(Page segmentation data)

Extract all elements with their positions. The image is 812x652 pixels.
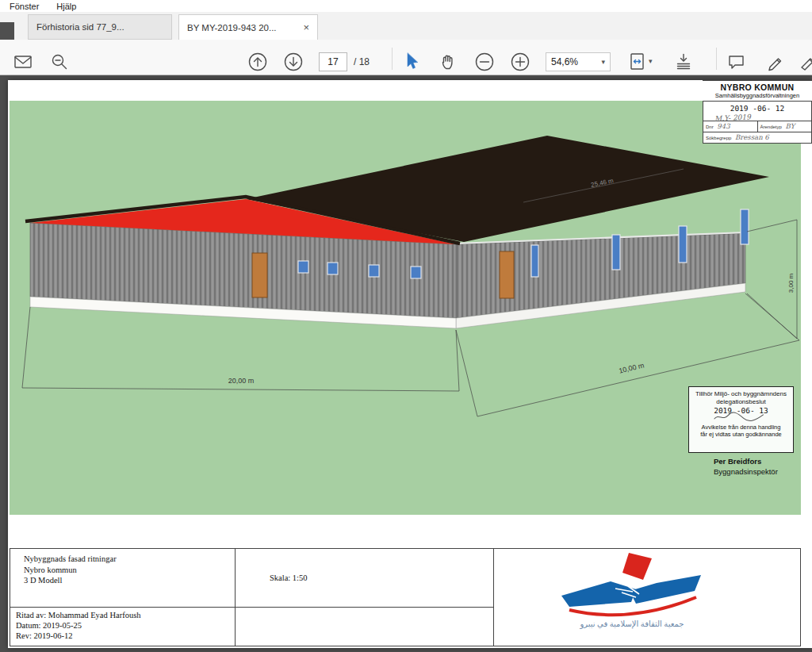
zoom-level-dropdown[interactable]: 54,6% ▾ xyxy=(546,52,611,71)
tab-bar: Förhistoria sid 77_9... BY MY-2019-943 2… xyxy=(0,12,812,40)
front-window xyxy=(327,263,338,274)
page-total-label: / 18 xyxy=(354,56,370,67)
signature-scribble xyxy=(710,412,773,422)
title-block-border xyxy=(10,548,10,646)
title-block-border xyxy=(800,548,801,646)
date-label: Datum: 2019-05-25 xyxy=(16,620,140,631)
menu-fonster[interactable]: Fönster xyxy=(10,2,39,11)
front-door xyxy=(252,253,267,297)
organization-name-arabic: جمعية الثقافة الإسلامية في نيبرو xyxy=(517,619,747,628)
hand-tool-icon[interactable] xyxy=(438,52,458,72)
tab-by-my-2019-943[interactable]: BY MY-2019-943 20... × xyxy=(178,14,318,40)
drawn-by-label: Ritad av: Mohammad Eyad Harfoush xyxy=(16,610,140,620)
fit-width-icon[interactable] xyxy=(627,52,648,72)
previous-page-icon[interactable] xyxy=(247,52,268,72)
dnr-value: 943 xyxy=(717,122,730,130)
stamp-org-name: NYBRO KOMMUN xyxy=(703,82,812,92)
delegation-line2: delegationsbeslut xyxy=(689,398,793,406)
drawing-meta-cell: Ritad av: Mohammad Eyad Harfoush Datum: … xyxy=(16,610,140,641)
delegation-stamp: Tillhör Miljö- och byggnämndens delegati… xyxy=(688,386,794,453)
stamp-dept-name: Samhällsbyggnadsförvaltningen xyxy=(703,92,812,99)
comment-icon[interactable] xyxy=(726,52,747,72)
front-window xyxy=(298,261,308,273)
side-window xyxy=(679,226,687,263)
dimension-height-label: 3,00 m xyxy=(787,273,795,293)
page-number-input[interactable]: 17 xyxy=(319,52,347,71)
drawing-area: 20,00 m 10,00 m 3,00 m 25,46 m xyxy=(10,101,801,515)
search-label: Sökbegrepp xyxy=(706,136,731,140)
front-window xyxy=(411,267,421,278)
drawing-title-cell: Nybyggnads fasad ritningar Nybro kommun … xyxy=(24,554,117,586)
stamp-type-cell: Ärendetyp BY xyxy=(757,121,812,132)
delegation-line4: får ej vidtas utan godkännande xyxy=(689,431,793,438)
title-block-border xyxy=(10,646,801,646)
building-3d-model: 20,00 m 10,00 m 3,00 m 25,46 m xyxy=(10,101,801,515)
tab-close-icon[interactable]: × xyxy=(303,22,309,33)
drawing-title-line1: Nybyggnads fasad ritningar xyxy=(24,554,117,565)
chevron-down-icon: ▾ xyxy=(601,58,605,66)
title-block-border xyxy=(10,548,801,549)
toolbar: 17 / 18 54,6% ▾ ▾ xyxy=(0,40,812,75)
handshake-logo-icon xyxy=(549,551,715,618)
tab-label: BY MY-2019-943 20... xyxy=(187,23,297,33)
dnr-label: Dnr xyxy=(706,125,714,129)
zoom-in-icon[interactable] xyxy=(510,52,530,72)
title-block-divider xyxy=(10,607,493,608)
toolbar-separator xyxy=(716,48,717,70)
zoom-level-value: 54,6% xyxy=(551,56,578,67)
dimension-front-label: 20,00 m xyxy=(228,377,255,385)
rev-label: Rev: 2019-06-12 xyxy=(16,631,140,641)
highlighter-icon[interactable] xyxy=(798,52,812,72)
delegation-line3: Avvikelse från denna handling xyxy=(689,424,793,431)
next-page-icon[interactable] xyxy=(283,52,304,72)
select-tool-icon[interactable] xyxy=(401,52,422,72)
zoom-out-icon[interactable] xyxy=(474,52,495,72)
toolbar-separator xyxy=(392,48,393,70)
dark-corner-block xyxy=(0,22,14,40)
inspector-block: Per Breidfors Byggnadsinspektör xyxy=(714,456,778,477)
menu-bar: Fönster Hjälp xyxy=(0,0,812,12)
type-value: BY xyxy=(786,122,795,130)
pdf-page: 20,00 m 10,00 m 3,00 m 25,46 m NYBRO KOM… xyxy=(8,80,812,648)
scale-label: Skala: 1:50 xyxy=(270,573,308,582)
inspector-role: Byggnadsinspektör xyxy=(714,466,778,477)
side-window xyxy=(531,245,538,277)
stamp-search-row: Sökbegrepp Bressan 6 xyxy=(703,132,811,143)
organization-logo: جمعية الثقافة الإسلامية في نيبرو xyxy=(517,551,747,640)
email-icon[interactable] xyxy=(13,52,33,72)
document-viewer[interactable]: 20,00 m 10,00 m 3,00 m 25,46 m NYBRO KOM… xyxy=(0,75,812,652)
side-window xyxy=(612,235,620,270)
zoom-out-magnifier-icon[interactable] xyxy=(49,52,70,72)
tab-label: Förhistoria sid 77_9... xyxy=(36,22,163,32)
drawing-title-line3: 3 D Modell xyxy=(24,575,117,586)
title-block-divider xyxy=(235,548,236,646)
inspector-name: Per Breidfors xyxy=(714,456,778,466)
type-label: Ärendetyp xyxy=(760,125,782,129)
front-window xyxy=(369,265,379,277)
registry-stamp: NYBRO KOMMUN Samhällsbyggnadsförvaltning… xyxy=(703,80,812,144)
tab-forhistoria[interactable]: Förhistoria sid 77_9... xyxy=(28,14,172,40)
chevron-down-icon[interactable]: ▾ xyxy=(649,57,653,65)
title-block: Nybyggnads fasad ritningar Nybro kommun … xyxy=(10,548,801,646)
side-door xyxy=(500,251,514,298)
page-scroll-icon[interactable] xyxy=(673,52,694,72)
menu-hjalp[interactable]: Hjälp xyxy=(56,2,76,11)
side-window xyxy=(741,209,749,244)
drawing-title-line2: Nybro kommun xyxy=(24,565,117,576)
stamp-box: 2019 -06- 12 M.Y- 2019 Dnr 943 Ärendetyp… xyxy=(703,101,812,144)
delegation-line1: Tillhör Miljö- och byggnämndens xyxy=(689,390,793,398)
dimension-side-label: 10,00 m xyxy=(618,362,645,375)
pencil-icon[interactable] xyxy=(766,52,787,72)
search-value: Bressan 6 xyxy=(735,133,769,141)
title-block-divider xyxy=(493,548,494,646)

REQUIRED WORK = Copy out every line in the records where the word "organization" is found.

FINISHED EXERCISE =
organization-name-arabic: جمعية الثقافة الإسلامية في نيبرو xyxy=(517,619,747,628)
organization-logo: جمعية الثقافة الإسلامية في نيبرو xyxy=(517,551,747,640)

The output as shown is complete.